Jika Masuk Indonesia, Mesin Mana yang Cocok Untuk Toyota C-HR?

928
0
BERBAGI
Toyota C-HR Hybrid Concept di GIIAS 2016 (Foto: Ototaiment)

Sebagai salah satu booth terbesar di gelaran Gaikindo Indonesia International Auto Show (GIIAS) 2016, Toyota tak hanya menyajikan deretan line up mobil produksi yang sudah mengaspal di Indonesia, namun juga membawa sejumlah mobil konsep.

Adapun mobil yang dimaksud adalah Toyota C-HR, FCV Plus dan Mirai. Uniknya, ketiga mobil yang dibawa Toyota tersebut hadir dalam pilihan mesin yang ramah lingkungan. Dari ketiganya, Toyota C-HR paling menarik perhatian kami, terutama karena versi produksinya telah rilis dan bukan tak mungkin untuk hadir juga di Indonesia.

Tiga Pilihan Mesin

Sebagai informasi Anda, Toyota C-HR ditawarkan dalam tiga pilihan mesin, yakni 1.2 L turbo, 1.8 L hybrid dan 2.0 naturally aspirated. Untuk saat ini, varian hybrid telah lebih dahulu diperkenalkan sebagai kendaraan produksi.

Interior Toyota C-HR telah resmi diungkap (Foto: caranddriver)
Interior Toyota C-HR varian hybrid (Foto: caranddriver)

Di Indonesia, Toyota C-HR sewajarnya menjadi lawan bagi Honda HR-V ataupun Nissan Juke. Jika demikian halnya, maka harus ada pilihan mesin yang logis untuk membuatnya tetap kompetitif di pasar dalam negeri.
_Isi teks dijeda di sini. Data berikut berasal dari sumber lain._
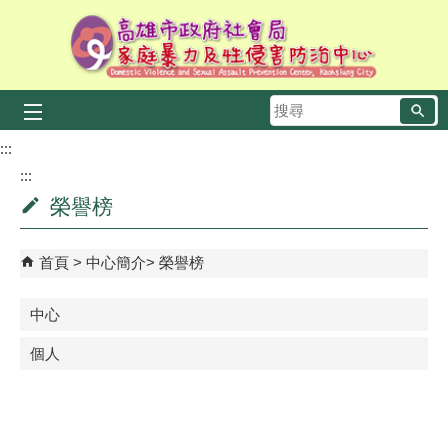
跳到主要內容區塊
搜
尋
:::
:::
榮譽榜
首頁
中心簡介
榮譽榜
中心
個人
Mesin 1.8 hybrid agaknya cukup susah jika dimasukkan, karena harganya bisa melambung tinggi dan tak kompetitif akibat dinilai bermesin ganda sehingga kena pajak ganda.

Multi Information Display Toyota C-HR versi produksi (Foto: caranddriver)
Multi Information Display Toyota C-HR versi produksi (Foto: caranddriver)

“Memang sampai saat ini belum ada keputusan pasti, mesin apa yang akan dimasukkan. Kita semua berdoa saja kalau yang turbocharger-nya, itu yang paling asik. Namun kembali lagi, semua tergantung studi, mesin apa yang akan cocok di Indonesia,” ujar Gandhi Ahimsaputra selaku Product Knowledge Head Toyota Astra Motor (TAM) di hadapan awak media.

Material kabin didominasi warna gelap (Foto: caranddriver)
Material kabin C-HR versi produksi didominasi warna gelap (Foto: caranddriver)

Kami sendiri sepakat jika mesin 1.2 L turbo adalah pilihan mesin yang paling logis, mengingat mesin 1.2 L turbo punya beban biaya yang lebih kecil, sehingga total harga keseluruhan bisa kompetitif. Ini tentu menyenangkan jika benar diaplikasikan pada C-HR versi Indonesia, ketimbang Toyota menggunakan mesin “yang sudah terbukti keampuhannya” dengan kapasitas di luar yang sudah ada saat ini. Bagaimana kalau menurut Anda?